TASK DESCRIPTION: An image-free, exact copy of the records below is required.

=== Section Start ===

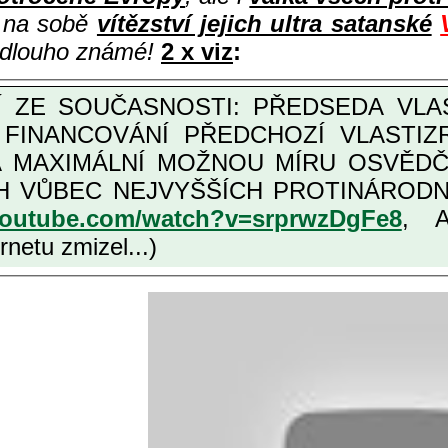
i na sobě
vítězství jejich ultra satanské
e dlouho známé!
2 x viz
:
M FINANCOVÁNÍ PŘEDCHOZÍ VLASTI
OŽNOU MÍRU OSVĚDČENÁ VLASTIZRÁDNÁ ČESKÁ "AMNESTIE", URČENÁ
NÍCH VLASTIZRÁDCŮ, VIZ NAPŘ.
youtube.com/watch?v=srprwzDgFe8
, 
netu zmizel...)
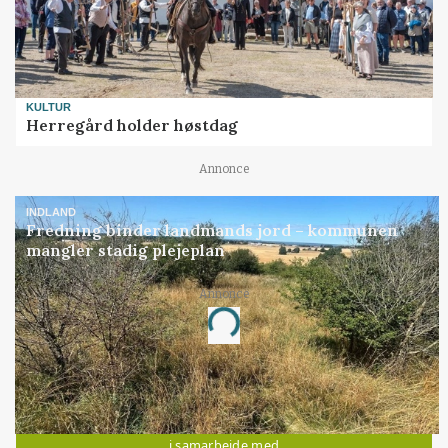
KULTUR
Herregård holder høstdag
Annonce
INDLAND
Fredning binder landmands jord – kommunen
mangler stadig plejeplan
Annonce
Loading...
Jobs
i samarbejde med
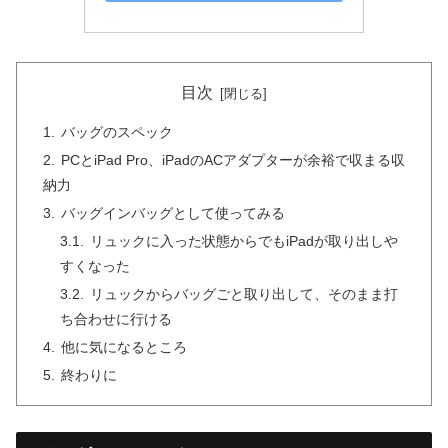
目次
バッグのスペック
PCとiPad Pro、iPadのACアダプターが余裕で収まる収
納力
バッグインバッグとして使ってみる
リュックに入った状態からでもiPadが取り出しや
すくなった
リュックからバッグごと取り出して、そのまま打
ち合わせに行ける
他に気になるところ
終わりに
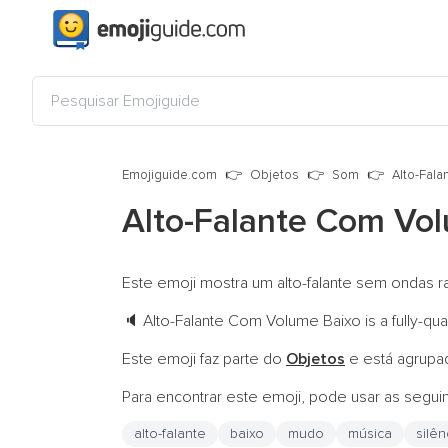
Emojiguide.com
Objetos
Som
Alto-Fal
Alto-Falante Com Vo
Este emoji mostra um alto-falante sem ondas ra
Alto-Falante Com Volume Baixo is a fully-qu
🔈
Este emoji faz parte do
Objetos
e está agrupa
Para encontrar este emoji, pode usar as segui
alto-falante
baixo
mudo
música
silên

=== Section End ===

RESPONSE TO THIS TASK:
i na sobě
vítězství jejich ultra satanské
e dlouho známé!
2 x viz
:
M FINANCOVÁNÍ PŘEDCHOZÍ VLASTI
OŽNOU MÍRU OSVĚDČENÁ VLASTIZRÁDNÁ ČESKÁ "AMNESTIE", URČENÁ
NÍCH VLASTIZRÁDCŮ, VIZ NAPŘ.
youtube.com/watch?v=srprwzDgFe8
, 
netu zmizel...)
KULTUR
Herregård holder høstdag
Annonce
INDLAND
Fredning binder landmands jord – kommunen
mangler stadig plejeplan
Annonce
Loading...
Jobs
i samarbejde med
目次
バッグのスペック
PCとiPad Pro、iPadのACアダプターが余裕で収まる収
納力
バッグインバッグとして使ってみる
リュックに入った状態からでもiPadが取り出しや
すくなった
リュックからバッグごと取り出して、そのまま打
ち合わせに行ける
他に気になるところ
終わりに
Emojiguide.com
Objetos
Som
Alto-Fal
Alto-Falante Com Vo
Este emoji mostra um alto-falante sem ondas ra
Alto-Falante Com Volume Baixo is a fully-qu
🔈
Este emoji faz parte do
Objetos
e está agrupa
Para encontrar este emoji, pode usar as segui
alto-falante
baixo
mudo
música
silên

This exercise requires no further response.